Leoluca Armigero
Ho pensato alla mia donna delle pulizie che si chiama Emilia. Non è vero, non si chiama Emilia. Lei è moldava e io ho preteso, in onore della mia terra, di chiamarla Emilia. Ognuno dovrebbe chiamare le persone come crede, soprattutto le persone che entrano in casa tua. Sono pagate e quindi possono far cambiare il loro nome.
Queste le testuali parole del celebre cantante italiano Cesare Cremonini durante la sua intervista nel programma televisivo “E poi c’è Cattelan”, su Sky1, con il conduttore Alessandro Cattelan (classe 1980) che rideva fra il divertito e l’imbarazzato. Una gag riuscita male forse, sfociata in una serie di improperi nel linguaggio e nelle idee. È il caso di “contestualizzare”, come si dice adesso, oppure queste parole vanno condannate senza se e senza ma? Senza giustificare adducendo la scusa banale della chiacchierata scherzosa fra amici. Anche perché erano in tv, gli amici.

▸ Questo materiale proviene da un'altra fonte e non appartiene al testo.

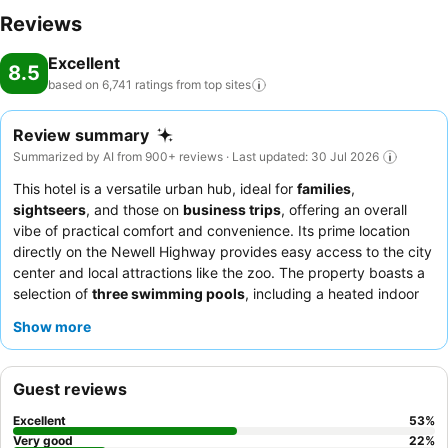
Reviews
Excellent
8.5
based on 6,741 ratings from top
sites
Review summary
Summarized by AI from 900+ reviews · Last updated: 30 Jul 2026
This hotel is a versatile urban hub, ideal for
families
,
sightseers
, and those on
business trips
, offering an overall
vibe of practical comfort and convenience. Its prime location
directly on the Newell Highway provides easy access to the city
center and local attractions like the zoo. The property boasts a
selection of
three swimming pools
, including a heated indoor
option, catering to relaxation and recreation for all guests. The
Show more
staff consistently receives high praise for their friendly and
helpful service, complementing the delicious and diverse
offerings at the on-site restaurant, which is often highlighted for
Guest reviews
its quality meals and well-regarded buffet breakfast. For a
quieter experience, guests should consider requesting a room
Excellent
53
%
facing away from the main road.
Very good
22
%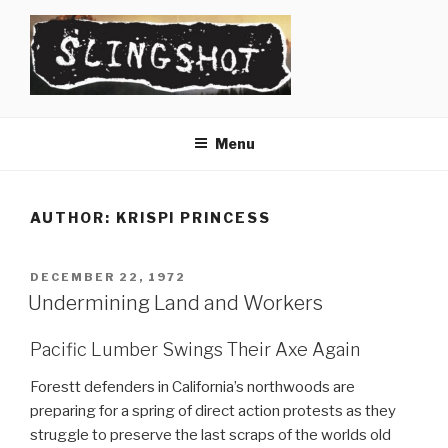
Skip
to
content
SLINGSHOT
The Slingshot Collective
Menu
AUTHOR:
KRISPI PRINCESS
POSTED
DECEMBER 22, 1972
ON
Undermining Land and Workers
Pacific Lumber Swings Their Axe Again
Forestt defenders in California’s northwoods are
preparing for a spring of direct action protests as they
struggle to preserve the last scraps of the worlds old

«Siamo riusciti – nella stessa frase – a mettere insieme: sessismo, razzismo/colonialismo, classismo, sovradeterminazione o comunque la convinzione che basti pagare perché il nome della tua terra diventi più rilevante di quello di una donna moldava» scrive il blog Instagram ÆSTETICA SOVIETICA, da cui parte la denuncia.

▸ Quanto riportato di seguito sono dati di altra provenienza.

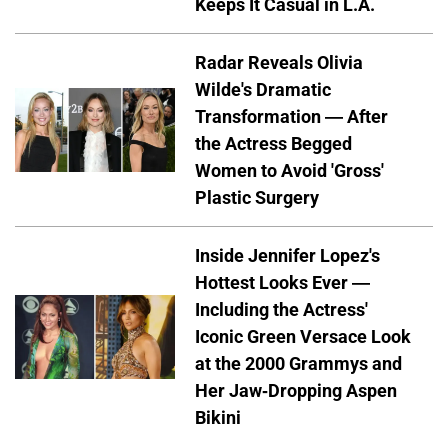
Keeps It Casual in L.A.
Radar Reveals Olivia
Wilde's Dramatic
Transformation — After
the Actress Begged
Women to Avoid 'Gross'
Plastic Surgery
Inside Jennifer Lopez's
Hottest Looks Ever —
Including the Actress'
Iconic Green Versace Look
at the 2000 Grammys and
Her Jaw-Dropping Aspen
Bikini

E ancora, nei commenti: “Cattelan ha delle responsabilità. Era una puntata registrata. Possibile che né a lui, alla produzione, al regista, le parole di Cesare Cremonini (e le risate di Cattelan) siano sembrate gravissime?”
Questo sketch, orgogliosamente postato sui social dall’artista bolognese, si iscrive in un momento storico di grande rilievo rispetto ad una riflessione che nasce negli Stati Uniti, dai moti di protesta contro il razzismo, e arriva in Italia – dove con il dibattito sul colonialismo si estrinseca nella discussione su Indro Montanelli: è il caso di mantenere in piedi una statua dedicata al grande intellettuale, che fu anche un grande pedofilo?
Ma forse le più dure a morire sono le statue del presente, quelle prive di materialità e talmente intrinseche al nostro modo di pensare che fanno di noi tutti dei complici, del nostro modo di parlare un mezzo per perpetuare alcune di disuguaglianze. Riteniamo normale cambiare il nome di una colf italianizzandolo? Non lo è, tanto meno se ci sentiamo autorizzati a farlo fintantoché paghiamo. O per rendere omaggio alla nostra terra.
«Ora: abbattete pure tutte le statue del mondo, colorate di arcobaleno le vostre bacheche – incalza il blog – ma se ritenete che questa intervista sia normale e che questa riflessione in merito sia esagerata… Probabilmente state seguendo un trend e vi siete persi qualche passaggio.»